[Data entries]
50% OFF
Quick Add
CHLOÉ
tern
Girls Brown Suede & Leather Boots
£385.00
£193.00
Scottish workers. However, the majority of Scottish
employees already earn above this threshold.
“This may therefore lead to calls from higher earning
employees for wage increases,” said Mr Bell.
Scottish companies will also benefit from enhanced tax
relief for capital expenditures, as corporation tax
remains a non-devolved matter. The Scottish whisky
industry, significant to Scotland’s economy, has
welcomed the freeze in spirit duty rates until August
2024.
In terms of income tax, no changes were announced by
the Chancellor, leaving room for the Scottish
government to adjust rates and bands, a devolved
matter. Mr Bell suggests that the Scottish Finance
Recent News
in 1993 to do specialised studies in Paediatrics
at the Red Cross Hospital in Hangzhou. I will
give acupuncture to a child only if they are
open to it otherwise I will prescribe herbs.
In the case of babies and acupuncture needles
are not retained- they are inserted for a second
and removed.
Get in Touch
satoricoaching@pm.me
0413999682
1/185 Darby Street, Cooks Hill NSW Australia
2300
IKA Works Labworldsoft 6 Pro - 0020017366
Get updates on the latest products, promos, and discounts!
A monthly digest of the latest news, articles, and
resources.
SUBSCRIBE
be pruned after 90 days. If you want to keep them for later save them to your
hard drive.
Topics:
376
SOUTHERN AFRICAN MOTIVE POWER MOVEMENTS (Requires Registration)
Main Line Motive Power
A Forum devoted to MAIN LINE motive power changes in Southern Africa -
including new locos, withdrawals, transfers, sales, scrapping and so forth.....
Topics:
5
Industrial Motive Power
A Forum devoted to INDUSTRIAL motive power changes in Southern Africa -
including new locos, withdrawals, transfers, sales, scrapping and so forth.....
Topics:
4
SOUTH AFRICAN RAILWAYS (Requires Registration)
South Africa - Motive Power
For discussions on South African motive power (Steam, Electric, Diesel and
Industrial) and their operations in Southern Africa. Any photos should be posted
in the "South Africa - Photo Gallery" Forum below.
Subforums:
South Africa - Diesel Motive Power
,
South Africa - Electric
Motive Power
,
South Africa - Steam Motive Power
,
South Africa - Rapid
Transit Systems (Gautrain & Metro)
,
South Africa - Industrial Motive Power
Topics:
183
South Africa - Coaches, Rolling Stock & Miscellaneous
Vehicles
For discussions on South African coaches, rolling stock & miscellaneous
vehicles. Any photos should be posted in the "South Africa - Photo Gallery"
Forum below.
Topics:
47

> [WHAT IS EXPECTED]
This calls for repeating all of the records, character for character.

> [RESULT OF THIS EXERCISE]
50% OFF
Quick Add
CHLOÉ
tern
Girls Brown Suede & Leather Boots
£385.00
£193.00
Scottish workers. However, the majority of Scottish
employees already earn above this threshold.
“This may therefore lead to calls from higher earning
employees for wage increases,” said Mr Bell.
Scottish companies will also benefit from enhanced tax
relief for capital expenditures, as corporation tax
remains a non-devolved matter. The Scottish whisky
industry, significant to Scotland’s economy, has
welcomed the freeze in spirit duty rates until August
2024.
In terms of income tax, no changes were announced by
the Chancellor, leaving room for the Scottish
government to adjust rates and bands, a devolved
matter. Mr Bell suggests that the Scottish Finance
Recent News
in 1993 to do specialised studies in Paediatrics
at the Red Cross Hospital in Hangzhou. I will
give acupuncture to a child only if they are
open to it otherwise I will prescribe herbs.
In the case of babies and acupuncture needles
are not retained- they are inserted for a second
and removed.
Get in Touch
satoricoaching@pm.me
0413999682
1/185 Darby Street, Cooks Hill NSW Australia
2300
IKA Works Labworldsoft 6 Pro - 0020017366
Get updates on the latest products, promos, and discounts!
A monthly digest of the latest news, articles, and
resources.
SUBSCRIBE
be pruned after 90 days. If you want to keep them for later save them to your
hard drive.
Topics:
376
SOUTHERN AFRICAN MOTIVE POWER MOVEMENTS (Requires Registration)
Main Line Motive Power
A Forum devoted to MAIN LINE motive power changes in Southern Africa -
including new locos, withdrawals, transfers, sales, scrapping and so forth.....
Topics:
5
Industrial Motive Power
A Forum devoted to INDUSTRIAL motive power changes in Southern Africa -
including new locos, withdrawals, transfers, sales, scrapping and so forth.....
Topics:
4
SOUTH AFRICAN RAILWAYS (Requires Registration)
South Africa - Motive Power
For discussions on South African motive power (Steam, Electric, Diesel and
Industrial) and their operations in Southern Africa. Any photos should be posted
in the "South Africa - Photo Gallery" Forum below.
Subforums:
South Africa - Diesel Motive Power
,
South Africa - Electric
Motive Power
,
South Africa - Steam Motive Power
,
South Africa - Rapid
Transit Systems (Gautrain & Metro)
,
South Africa - Industrial Motive Power
Topics:
183
South Africa - Coaches, Rolling Stock & Miscellaneous
Vehicles
For discussions on South African coaches, rolling stock & miscellaneous
vehicles. Any photos should be posted in the "South Africa - Photo Gallery"
Forum below.
Topics:
47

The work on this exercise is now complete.